Exercise brief: There is one span to output from the data below: the lines starting at the line with "フランスの基本情報と観光ガイド・有名観光スポ" and ending at the line with "で、幅広い魅力が詰まっている。華麗な宮殿、歴史的な大". Output it exactly, ends included, nothing more.
=== Exercise input ===
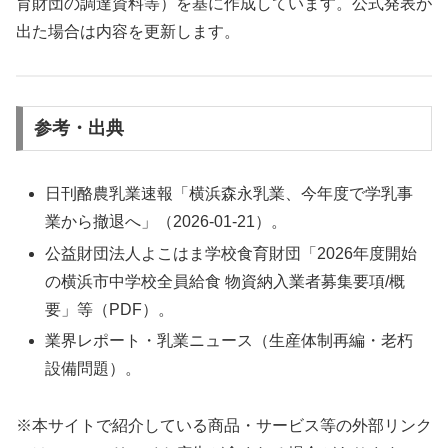
育財団の調達資料等）を基に作成しています。公式発表が
出た場合は内容を更新します。
参考・出典
日刊酪農乳業速報「横浜森永乳業、今年度で学乳事
業から撤退へ」（2026-01-21）。
公益財団法人よこはま学校食育財団「2026年度開始
の横浜市中学校全員給食 物資納入業者募集要項/概
要」等（PDF）。
業界レポート・乳業ニュース（生産体制再編・老朽
設備問題）。
※本サイトで紹介している商品・サービス等の外部リンク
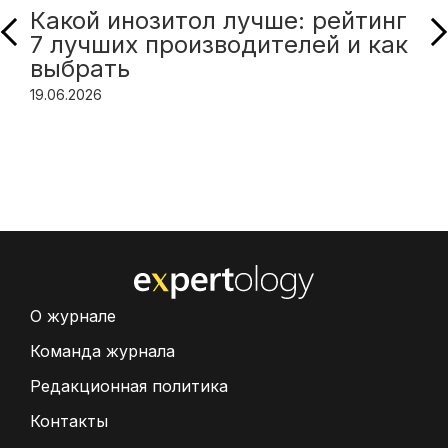
Какой инозитол лучше: рейтинг
7 лучших производителей и как
выбрать
19.06.2026
О журнале
Команда журнала
Редакционная политика
Контакты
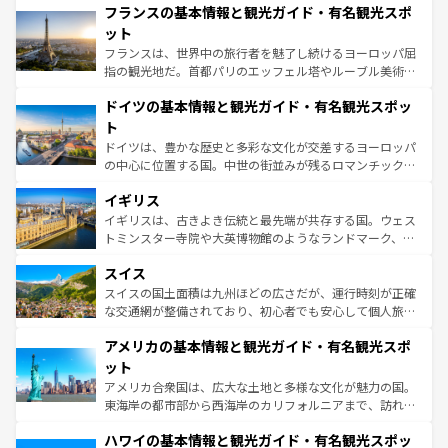
なお、新着のイタリア情報は
コンテンツ一覧
を参照してほ
フランスの基本情報と観光ガイド・有名観光スポ
文化が根付くこの国では、情熱的なフラメンコ、熱気あふ
しい。
れる闘牛、そして美味しいタパスが生活の一部となってい
ット
る。首都マドリードの洗練された雰囲気や、バルセロナの
フランスは、世界中の旅行者を魅了し続けるヨーロッパ屈
アートに溢れた街角から、地方では古代ローマ遺跡や中世
指の観光地だ。首都パリのエッフェル塔やルーブル美術館
の城塞都市、穏やかなビーチリゾートまで多彩な表情を見
といった象徴的なスポットから、田舎町の古風な美しさま
せる。地方によって風土や気候が異なるスペインはその個
ドイツの基本情報と観光ガイド・有名観光スポッ
で、幅広い魅力が詰まっている。華麗な宮殿、歴史的な大
性で訪れる人を魅了する。 なお、新着のスペイン情報は
コ
聖堂、美しいビーチ、そして豊かな自然が、訪れる者を心
ト
ンテンツ一覧
を参照してほしい。
から魅了する。また、フランスは美食の国としても知ら
ドイツは、豊かな歴史と多彩な文化が交差するヨーロッパ
れ、フランス料理はユネスコ無形文化遺産にも登録されて
の中心に位置する国。中世の街並みが残るロマンチック街
いる。シャンパンの発祥地であるランス、プロヴァンスの
道から、未来を先取りするようなモダンな都市まで多様な
香り高いラベンダー畑など、多彩な楽しみ方が可能だ。さ
イギリス
顔を持つこの国は、どこを歩いても飽きることがない。ベ
らに、パリ以外の地域にも魅力が溢れており、どの街角に
ルリンの文化的活気、バイエルン州のアルプスの絶景、そ
イギリスは、古きよき伝統と最先端が共存する国。ウェス
も豊かな歴史と文化が息づいている。パリ以外の個性あふ
してライン川沿いのワイン畑といった風景は必見。ビール
トミンスター寺院や大英博物館のようなランドマーク、歴
れる地方に足を運ぶとそれぞれで全く異なる文化を体験で
とソーセージを味わいながら地元の人と過ごす楽しい時間
史ある大学都市、美しい丘陵地帯や牧歌的な風景など、エ
きるだろう。 なお、新着のフランス情報は
コンテンツ一覧
スイス
は、お酒好きな人にはぜひ体験してほしい。 なお、新着の
リアごとに異なる魅力がある。また、優雅なアフタヌーン
を参照してほしい。
ドイツ情報は
コンテンツ一覧
を参照してほしい。
ティー、ビール好きにはたまらない英国パブ、サッカー観
スイスの国土面積は九州ほどの広さだが、運行時刻が正確
戦など、本場だからこそできる体験も豊富。イギリスを旅
な交通網が整備されており、初心者でも安心して個人旅行
して楽しみつくそう。 なお、新着のイギリス情報は
コンテ
を楽しめる。日本同様に時刻表どおりの旅が可能だ。中世
アメリカの基本情報と観光ガイド・有名観光スポ
ンツ一覧
を参照してほしい。
の建物がそのまま残る町や、スイスならではのユニークな
博物館もあり、アルプス観光だけでなく町歩きも満喫する
ット
ことができる。国民の所得が高いため物価も高いが、旅行
アメリカ合衆国は、広大な土地と多様な文化が魅力の国。
者向けの交通パス提供のサービスもあり、うまく活用すれ
東海岸の都市部から西海岸のカリフォルニアまで、訪れる
ば市内交通費無料で観光を楽しむこともできる。 なお、新
場所ごとに異なる風景と体験が待っている。ニューヨーク
着のスイス情報は
コンテンツ一覧
を参照してほしい。
ハワイの基本情報と観光ガイド・有名観光スポッ
のような巨大都市は、観光、ショッピング、エンターテイ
===
Answer to the problem:
フランスの基本情報と観光ガイド・有名観光スポ
文化が根付くこの国では、情熱的なフラメンコ、熱気あふ
しい。
れる闘牛、そして美味しいタパスが生活の一部となってい
ット
る。首都マドリードの洗練された雰囲気や、バルセロナの
フランスは、世界中の旅行者を魅了し続けるヨーロッパ屈
アートに溢れた街角から、地方では古代ローマ遺跡や中世
指の観光地だ。首都パリのエッフェル塔やルーブル美術館
の城塞都市、穏やかなビーチリゾートまで多彩な表情を見
といった象徴的なスポットから、田舎町の古風な美しさま
せる。地方によって風土や気候が異なるスペインはその個
ドイツの基本情報と観光ガイド・有名観光スポッ
で、幅広い魅力が詰まっている。華麗な宮殿、歴史的な大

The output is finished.